Bilmem hangi çağın bilmem hangi huzursuzluğu
bilmem kaçıncı sabahı devranın
şu aydınlığın suratına kapattığım perdeler
bilmem kaçıncı düşün pişmanlığı
az nezaket az incitme endişesi a dostlar!
dilimdeki bu yaralar yükümün sırrını bozuyorlar.
Bozsun! Bozulsun!
ne hayır gördüm örtbas etmekten
gizlemekten,
üstesinden gelemem kaygısıyla köşe bucak gizlenmekten.

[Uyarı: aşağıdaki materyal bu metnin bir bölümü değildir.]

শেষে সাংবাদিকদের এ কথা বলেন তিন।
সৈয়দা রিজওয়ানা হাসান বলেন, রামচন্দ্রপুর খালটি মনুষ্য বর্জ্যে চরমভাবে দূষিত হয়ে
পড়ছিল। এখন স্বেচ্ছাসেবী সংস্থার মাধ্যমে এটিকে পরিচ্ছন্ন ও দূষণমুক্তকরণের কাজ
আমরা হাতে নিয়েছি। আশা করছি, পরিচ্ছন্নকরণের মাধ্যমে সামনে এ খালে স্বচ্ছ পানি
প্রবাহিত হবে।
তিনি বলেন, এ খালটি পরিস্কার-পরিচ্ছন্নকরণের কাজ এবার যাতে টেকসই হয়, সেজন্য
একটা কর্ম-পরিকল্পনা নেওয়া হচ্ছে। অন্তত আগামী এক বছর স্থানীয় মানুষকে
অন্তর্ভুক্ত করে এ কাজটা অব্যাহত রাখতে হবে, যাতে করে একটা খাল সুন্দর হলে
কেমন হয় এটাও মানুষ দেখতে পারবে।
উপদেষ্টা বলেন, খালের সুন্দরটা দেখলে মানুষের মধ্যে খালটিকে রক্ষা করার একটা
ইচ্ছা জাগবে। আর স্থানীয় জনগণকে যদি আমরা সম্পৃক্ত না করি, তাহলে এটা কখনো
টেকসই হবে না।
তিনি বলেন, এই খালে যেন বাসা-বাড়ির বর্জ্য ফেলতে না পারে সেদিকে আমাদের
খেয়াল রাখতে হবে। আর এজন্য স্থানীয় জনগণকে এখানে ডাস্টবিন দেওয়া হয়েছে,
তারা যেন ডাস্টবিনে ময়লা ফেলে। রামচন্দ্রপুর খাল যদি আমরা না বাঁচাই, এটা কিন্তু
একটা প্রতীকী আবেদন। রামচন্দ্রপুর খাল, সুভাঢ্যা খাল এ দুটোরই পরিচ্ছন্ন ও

İçimde ayaklanan tüm suçluları yuttum
yüzüme aynalar tuttum.
ağırlaştı dilim, odam iyice daraldı.
alıştığım güvenli sessizliği gözden çıkardım
korkumu ızdırabıma dürdüm
sonra gözlerimin içine baka baka sordum:
Henüz bu yaşta bu ne hevessizlik?
Bu umarsızlık...
Henüz pişmeden yemeğim bu tokluk...
Daha başlamadan mücadeleye bu yorgunluk...
Ne kazandım ne kaybettim
Şu ufku seçilmeyen bulanık yolun neresini yürüdüm
ne gördüm niye ürktüm
Bu isteksizlik, bu ağırlık hali gövdeme çöreklenen
niye?
Medine Yalçınkaya
2020-09-28T07:54:04+03:00Bütün bir şiir bu soruları sormak içindi sormasam olmazdı Mustafa, çok teşekkür ederim 🌿
Medine Yalçınkaya
2020-09-22T19:35:34+03:00Çok teşekkür ederim Yaren🍁
Emine Yaren Altınbaş
2020-09-22T16:11:47+03:00"Henüz pişmeden yemeğim bu tokluk..." kendini çok güzel sorgulayan bir şiir olmuş Medine.Kalemine sağlık.
Medine Yalçınkaya
2020-09-22T14:18:38+03:00Sanırım yazmak için en itici güçlerden biri bu Yusuf, çok teşekkür ederim 😊
Yusuf Sun
2020-09-22T14:11:19+03:00Baştan sona isyan eden bir şiir yazmışsınız. Keyif aldım okurken. Tebrik ederim.
Medine Yalçınkaya
2020-09-22T10:22:24+03:00Teşekkür ederim Birkan 🌿
Birkan
2020-09-22T10:20:05+03:00Gerçekten insanın içindeki düşünceleri açığa vuran,anlatımı güzel bir şiir olmuş.Eline sağlık.Fotoğraf desteğiyle beraber de tam oturmuş. :)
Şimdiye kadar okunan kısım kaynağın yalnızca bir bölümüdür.